WO2020177224A1

WO2020177224A1 - Diffraction gratings having multi-rectangular structure period and ar imaging device

Info

Publication number: WO2020177224A1
Application number: PCT/CN2019/088998
Authority: WO
Inventors: 宋强; 王景; 苏鹏华; 马国斌; 汪涛
Original assignee: 深圳珑璟光电技术有限公司
Priority date: 2019-03-07
Filing date: 2019-05-29
Publication date: 2020-09-10
Also published as: CN109696717A

Abstract

Diffraction gratings that have a multi-rectangular structure period and an AR imaging device, which relate to the technical field of diffraction gratings, and mainly solve the technical problems in which existing diffraction gratings are difficult to process, and have weak uniformity, low diffraction efficiency, and low degrees of freedom. The diffraction gratings that have the multi-rectangular structure period are comprised in each grating period (T). A plurality of rectangles (Z1, Z3, Z5) are etched on a substrate of each of the diffraction gratings, and the line width of each rectangle and pitches (Z2, Z4) of adjacent rectangles are different. The present diffraction gratings have the advantages of a relatively high diffraction efficiency, relatively high uniformity, easy processing, etc. The AR imaging device successively comprises an image generation part (1), a collimation part (2), a coupling-in grating (32), a waveguide plate (31), a coupling-out grating (33) and an image imaging part (4) according to a light transmission direction, and the coupling-in grating (32) and the coupling-out grating (33) are diffraction gratings that have the multi-rectangular structure period. The diffraction gratings that have the multi-rectangular structure period are applied into the AR imaging device, which meets the demand for the high-definition and high-efficient display effects of AR.

Description

Diffraction grating with multiple rectangular structure periods and AR imaging device

Technical field

The invention relates to the technical field of diffraction gratings, in particular to a diffraction grating with multiple rectangular structural periods and an AR imaging device.

Background technique

With the development of science and technology, AR (Augmented Reality), as a very smart and portable display technology, is slowly reaching the public. Its main feature is to superimpose virtual images on real scenes, which can make people You can also watch the real scene while watching the virtual screen. It is precisely because of the above characteristics of AR display that this technology is now more and more widely used in the security, education, medical, military, industrial, entertainment and other industries.

The grating waveguide solution is currently a mainstream solution for AR display, but the existing diffraction grating design solutions have many shortcomings, such as low degree of freedom, low diffraction efficiency, difficult to control diffraction uniformity, and difficulty in designing products and processing.

technical problem

The purpose of the present invention is to provide a diffraction grating and AR imaging device with multiple rectangular structure periods, which can solve many of the above shortcomings and has the advantages of higher diffraction efficiency, higher uniformity, and easy processing.

Technical solutions

A diffraction grating with multiple rectangular structure periods. In each grating period, a plurality of rectangles are etched on the substrate of the diffraction grating, and the line width of each rectangle and the distance between adjacent rectangles are equal different.

Optionally, in each grating period, the number of the rectangles is greater than or equal to 2.

Optionally, within different grating periods, the structures etched on the substrate of the diffraction grating are all the same.

Optionally, the angle of incidence of the diffraction grating is 25°-55°.

Optionally, TiO2 is plated on the diffraction grating.

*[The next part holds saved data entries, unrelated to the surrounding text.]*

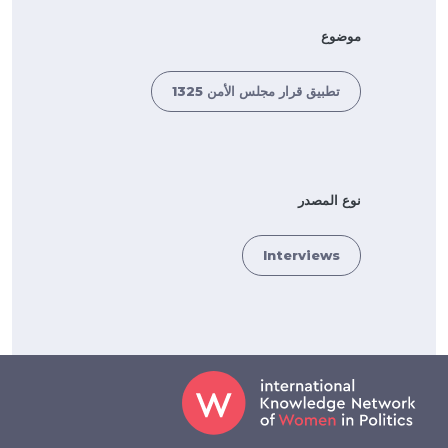
موضوع
تطبيق قرار مجلس الأمن 1325
نوع المصدر
Interviews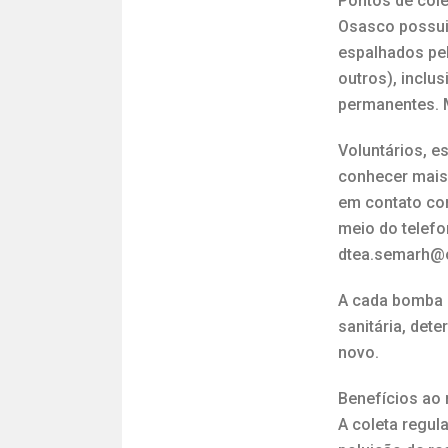
Pontos de cole
Osasco possui 
espalhados pel
outros), inclu
permanentes. 
Voluntários, e
conhecer mais 
em contato com
meio do telefo
dtea.semarh@o
A cada bomba d
sanitária, det
novo.
Benefícios ao
A coleta regul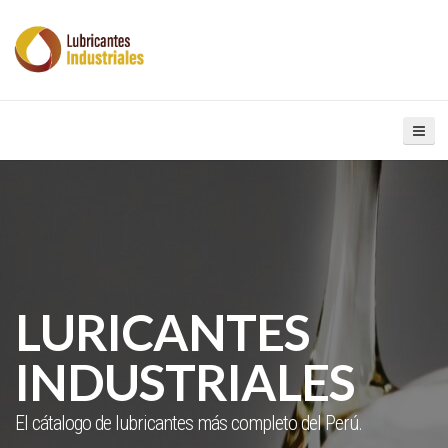
LURICANTES
INDUSTRIALES
El cátalogo de lubricantes más completo del Perú.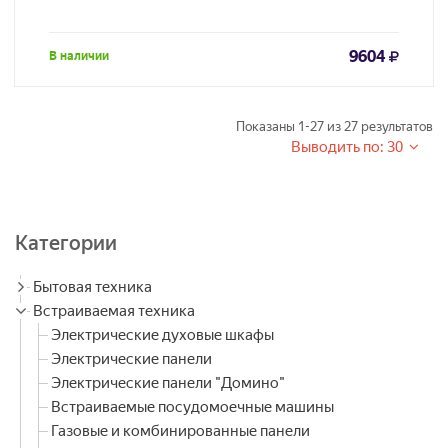
9604
В наличии
Показаны
1-27
из
27
результатов
Выводить по: 30
Категории
Бытовая техника
Встраиваемая техника
Электрические духовые шкафы
Электрические панели
Электрические панели "Домино"
Встраиваемые посудомоечные машины
Газовые и комбинированные панели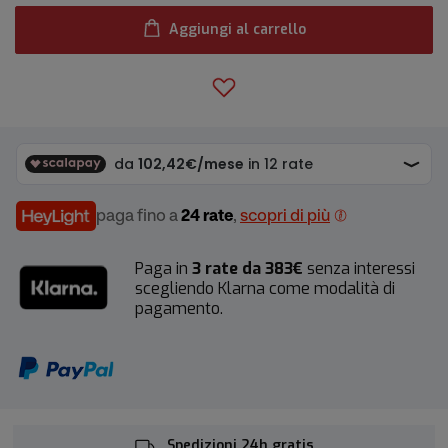
Aggiungi al carrello
paga fino a
24 rate
,
scopri di più
Paga in
3 rate da 383€
senza interessi
scegliendo Klarna come modalità di
pagamento.
Spedizioni 24h gratis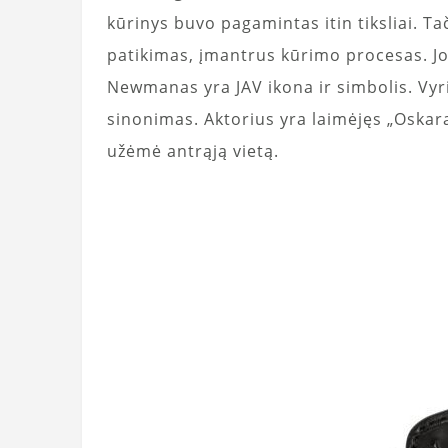
kūrinys buvo pagamintas itin tiksliai. 
patikimas, įmantrus kūrimo procesas. Jo i
Newmanas yra JAV ikona ir simbolis. Vy
sinonimas. Aktorius yra laimėjęs „Oskar
užėmė antrąją vietą.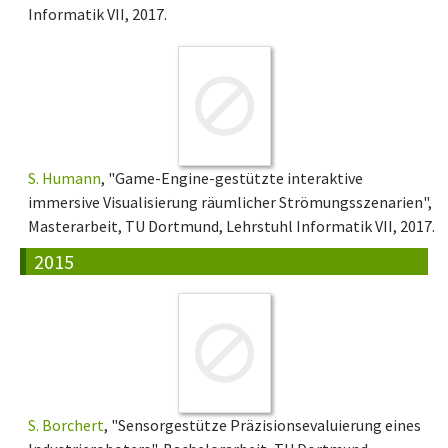
Informatik VII, 2017.
S. Humann
, "Game-Engine-gestützte interaktive
immersive Visualisierung räumlicher Strömungsszenarien",
Masterarbeit, TU Dortmund, Lehrstuhl Informatik VII, 2017.
2015
S. Borchert
, "Sensorgestütze Präzisionsevaluierung eines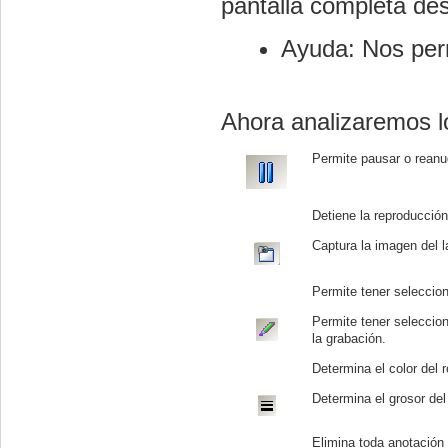
pantalla completa des
Ayuda: Nos perm
Ahora analizaremos lo
Permite pausar o reanu
Detiene la reproducció
Captura la imagen del l
Permite tener seleccion
Permite tener seleccion
la grabación.
Determina el color del r
Determina el grosor del 
Elimina toda anotación 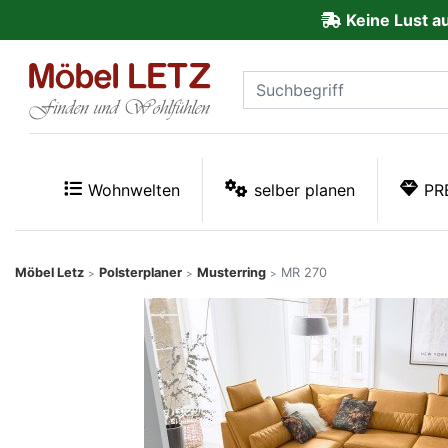
Keine Lust a
ließen
Kundenmeinungen
Anmelden
PREMIUM
Wohnwelten
selber planen
PR
Schnell
lieferbar
Möbel Letz
Polsterplaner
Musterring
MR 270
>
>
>
SALE
Polsterplaner
Möbel-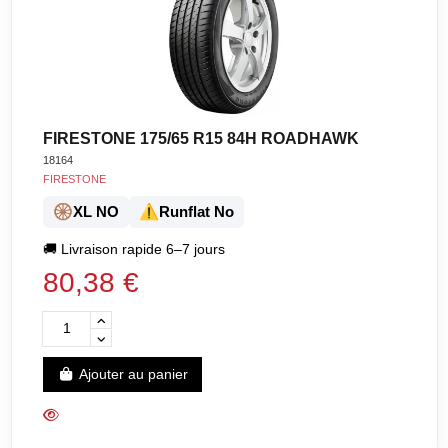
FIRESTONE 175/65 R15 84H ROADHAWK
18164
FIRESTONE
🛞
⚠️
XL NO
Runflat No
🚚
Livraison rapide 6–7 jours
80,38 €
Ajouter au panier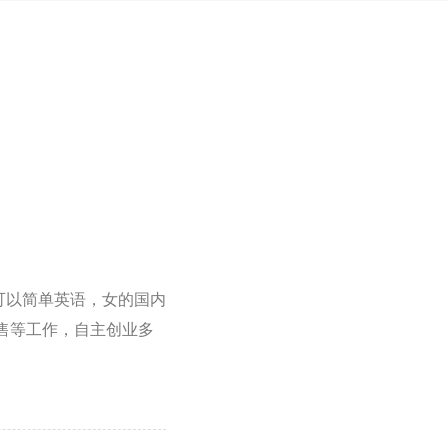
，可以简单英语，女的国内
售等工作，自主创业多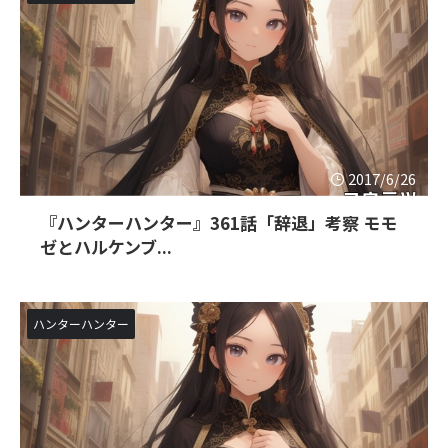
2017/6/26
『ハンターハンター』361話「辞退」考察 モモ
ゼとハルケンブ...
ハンターハンター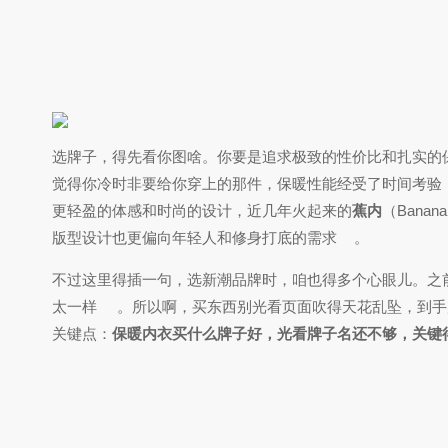
选牌子，得先看你图啥。你要是追求极致的性价比和扎实的
觉得你冷时非要给你穿上的那件，保暖性能经受了时间考验，
更轻盈的体感和时尚的设计，近几年火起来的
蕉内
（Banan
版型设计也更偏向年轻人和修身打底的需求
。
不过这里得插一句，选新潮品牌时，咱也得多个心眼儿。之
太一样
。所以啊，买东西别光看页面吹得天花乱坠，到手
关键点：
保暖内衣买什么牌子好，光看牌子名还不够，关键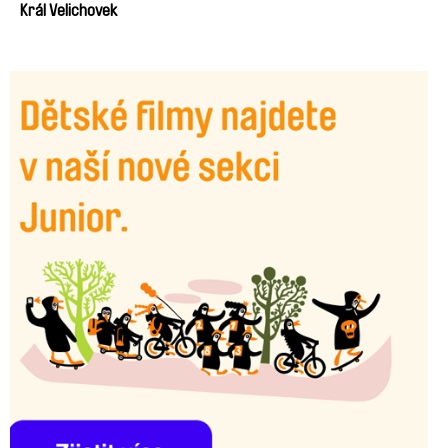
Král Velichovek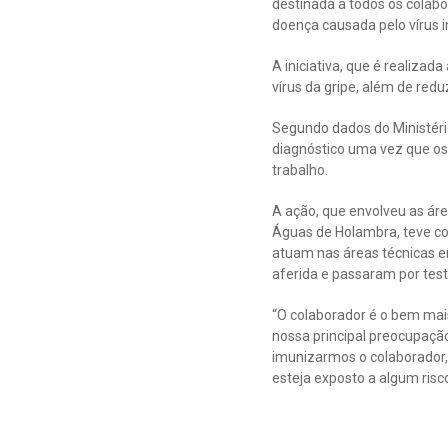
destinada a todos os colab
doença causada pelo vírus i
A iniciativa, que é realiza
vírus da gripe, além de re
Segundo dados do Ministério
diagnóstico uma vez que os
trabalho.
A ação, que envolveu as ár
Águas de Holambra, teve co
atuam nas áreas técnicas e
aferida e passaram por test
“O colaborador é o bem mai
nossa principal preocupaçã
imunizarmos o colaborador, 
esteja exposto a algum risc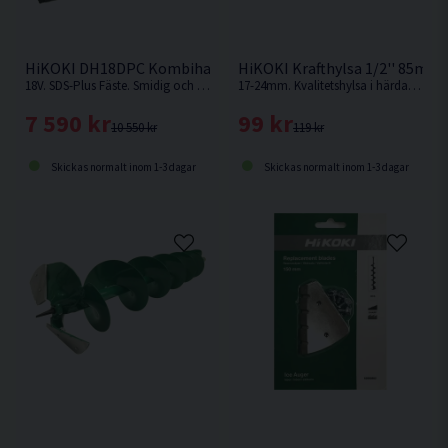
HiKOKI DH18DPC Kombihammare 18V (2x5,0Ah)
HiKOKI Krafthylsa 1/2'' 85mm
18V. SDS-Plus Fäste. Smidig och kompakt kombihammare som är enkel att hantera med pistolgrepp.
17-24mm. Kvalitetshylsa i härdat krom molybdenstål.
7 590 kr
99 kr
10 550 kr
119 kr
Skickas normalt inom 1-3 dagar
Skickas normalt inom 1-3 dagar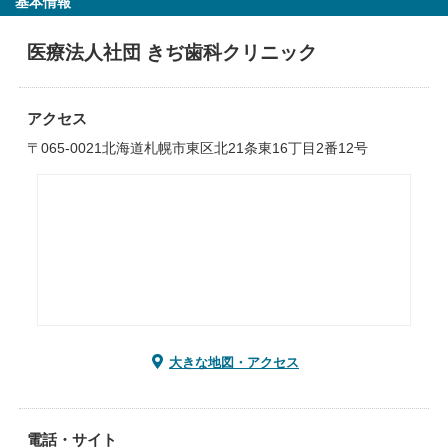
基本情報
医療法人社団 きぢ歯科クリニック
アクセス
〒065-0021北海道札幌市東区北21条東16丁目2番12号
大きな地図・アクセス
電話・サイト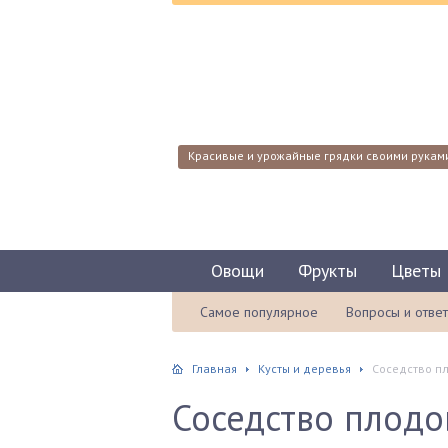
Красивые и урожайные грядки своими рукам
Овощи
Фрукты
Цветы
Самое популярное
Вопросы и отве
Главная
Кусты и деревья
Соседство п
Соседство плодо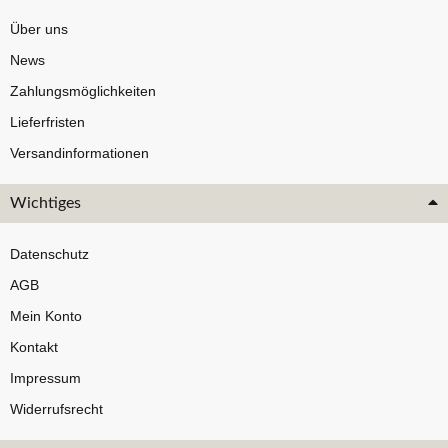
Über uns
News
Zahlungsmöglichkeiten
Lieferfristen
Versandinformationen
Wichtiges
Datenschutz
AGB
Mein Konto
Kontakt
Impressum
Widerrufsrecht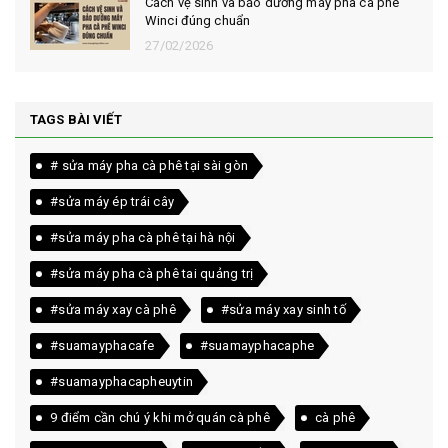
Cách vệ sinh và bảo dưỡng máy pha cà phê
Winci đúng chuẩn
27/02/2026
TAGS BÀI VIẾT
# sửa máy pha cà phê tại sài gòn
#sửa máy ép trái cây
#sửa máy pha cà phê tại hà nội
#sửa máy pha cà phê tai quảng trị
#sửa máy xay cà phê
#sửa máy xay sinh tố
#suamayphacafe
#suamayphacaphe
#suamayphacapheuytin
9 điểm cần chú ý khi mở quán cà phê
cà phê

Optionally, in each grating period, the number of rectangles, the line width of the rectangles, and the distance between adjacent rectangles are all determined according to actual product requirements.

An AR imaging device includes an image generation part, a collimation part, a grating waveguide part, and an image imaging part; the grating waveguide part includes a waveguide sheet, a coupling-in grating, and a coupling-out grating; the coupling-in grating and the coupling-out grating Gratings are respectively distributed at both ends of the waveguide sheet; the coupling-in grating and the coupling-out grating are both diffraction gratings with multiple rectangular structure periods;

The light emitted by the image generating part passes through the collimating part, exits as parallel light, and enters the coupling grating at a set angle; after being diffracted by the coupling grating, it enters the waveguide sheet, and Forward transmission in the form of total reflection, and then output through the coupling-out grating, and finally form an image in the image imaging section.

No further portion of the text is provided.